I am confused about this situation that happened to me as I was trying to solve a shortest path problem using Dijkstra's Algorithm.
'$s$' is the starting point and '$t$' is finish.
When I reach to the point where my Visited set is $S_5=\{s,d,a,e,b,h\}$, I have two options to continue from to the next Current vertex, they are both equal and from what I have been reading, when you get to a situation where you have two equal weights you choose arbitrarily. The problem is, when I choose arbitrarily here, one path is shorter than the other:
If I choose: $S_7=\{s,d,a,e,b,h,g,t\}$, then I get $l(t)=12$.
If I choose: $S_7=\{s,d,a,e,b,h,f,t\}$, then I get $l(t)=9$.
How do I know which one to choose from when I get equal weights? because it obviously affects the whole path.
Best Answer
$t$ should not be a member of your $S_7$ in any case.
Steps 6, 7, and 8 will add nodes $f$, $g$ and $j$ to to the working set, in some arbitrary order, because all are at a distance of $8$ from the starting node. So these nodes will always get added before you start considering things at larger distance.

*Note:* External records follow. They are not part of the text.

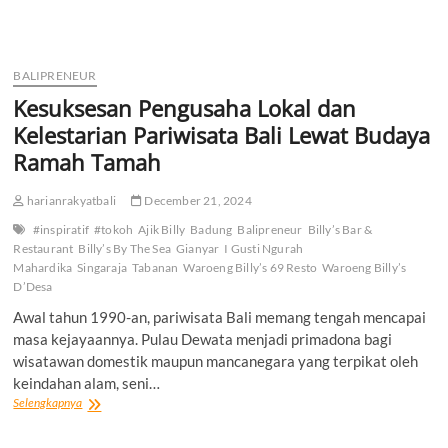
KEHIDUPAN
|
Pendidikan,
Cinta
BALIPRENEUR
dan
Kesuksesan Pengusaha Lokal dan
Keluarga
Kelestarian Pariwisata Bali Lewat Budaya
Ramah Tamah
harianrakyatbali
December 21, 2024
#inspiratif
#tokoh
Ajik Billy
Badung
Balipreneur
Billy’s Bar &
Restaurant
Billy’s By The Sea
Gianyar
I Gusti Ngurah
Mahardika
Singaraja
Tabanan
Waroeng Billy’s 69 Resto
Waroeng Billy’s
D’Desa
Awal tahun 1990-an, pariwisata Bali memang tengah mencapai
masa kejayaannya. Pulau Dewata menjadi primadona bagi
wisatawan domestik maupun mancanegara yang terpikat oleh
keindahan alam, seni…
Kesuksesan
Selengkapnya
Pengusaha
Lokal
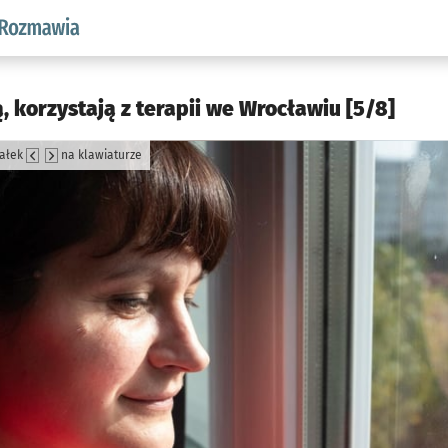
aw.pl podserwis: Rozmawia
, korzystają z terapii we Wrocławiu [5/8]
załek
na klawiaturze
jęcia.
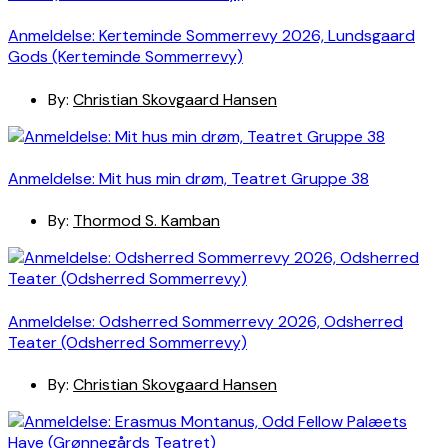
Anmeldelse: Kerteminde Sommerrevy 2026, Lundsgaard
Gods (Kerteminde Sommerrevy)
By:
Christian Skovgaard Hansen
Anmeldelse: Mit hus min drøm, Teatret Gruppe 38
By:
Thormod S. Kamban
Anmeldelse: Odsherred Sommerrevy 2026, Odsherred
Teater (Odsherred Sommerrevy)
By:
Christian Skovgaard Hansen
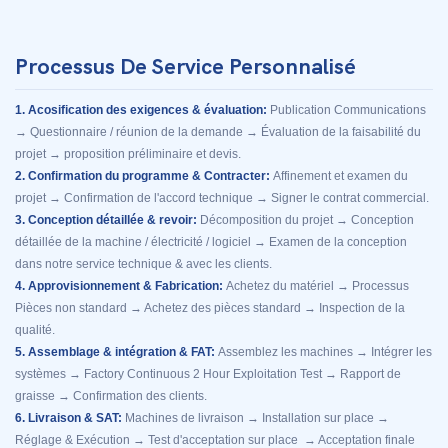
Processus De Service Personnalisé
1. Acosification des exigences & évaluation:
Publication Communications
→ Questionnaire / réunion de la demande → Évaluation de la faisabilité du
projet → proposition préliminaire et devis.
2. Confirmation du programme & Contracter:
Affinement et examen du
projet → Confirmation de l'accord technique → Signer le contrat commercial.
3. Conception détaillée & revoir:
Décomposition du projet → Conception
détaillée de la machine / électricité / logiciel → Examen de la conception
dans notre service technique & avec les clients.
4. Approvisionnement & Fabrication:
Achetez du matériel → Processus
Pièces non standard → Achetez des pièces standard → Inspection de la
qualité.
5. Assemblage & intégration & FAT:
Assemblez les machines → Intégrer les
systèmes → Factory Continuous 2 Hour Exploitation Test → Rapport de
graisse → Confirmation des clients.
6. Livraison & SAT:
Machines de livraison → Installation sur place →
Réglage & Exécution → Test d'acceptation sur place → Acceptation finale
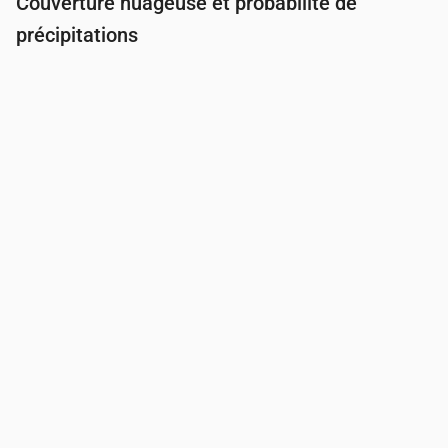
Couverture nuageuse et probabilité de
précipitations
Heure
00:00
01:00
02:00
03:00
04:00
05
Couverture nuageuse
(%)
64
95
94
60
32
73
Risque de pluie
(%)
41
30
29
22
18
25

If you add $g$ in step 6, you don't immediately proceed to connect $g$ to $t$ -- that must only happen in a later step. And since reaching $t$ through $g$ has a path length of 12, this only happens (if at all) after you have processed all nodes at a closer distance than 12 from the starting node -- in particular $f$ will also have been processed then.
Depending on whether you add $f$, $g$ or $j$ first, the first finite distance we know for $t$ might be 12 -- but we're not actually visiting $t$ (and terminating the algorithm) unless its best known distance is minimal among all unvisited nodes.
(Also, there's plainly no way to reach $t$ is distance 9, but $s-d-e-f-t$ reaches it in distance 10).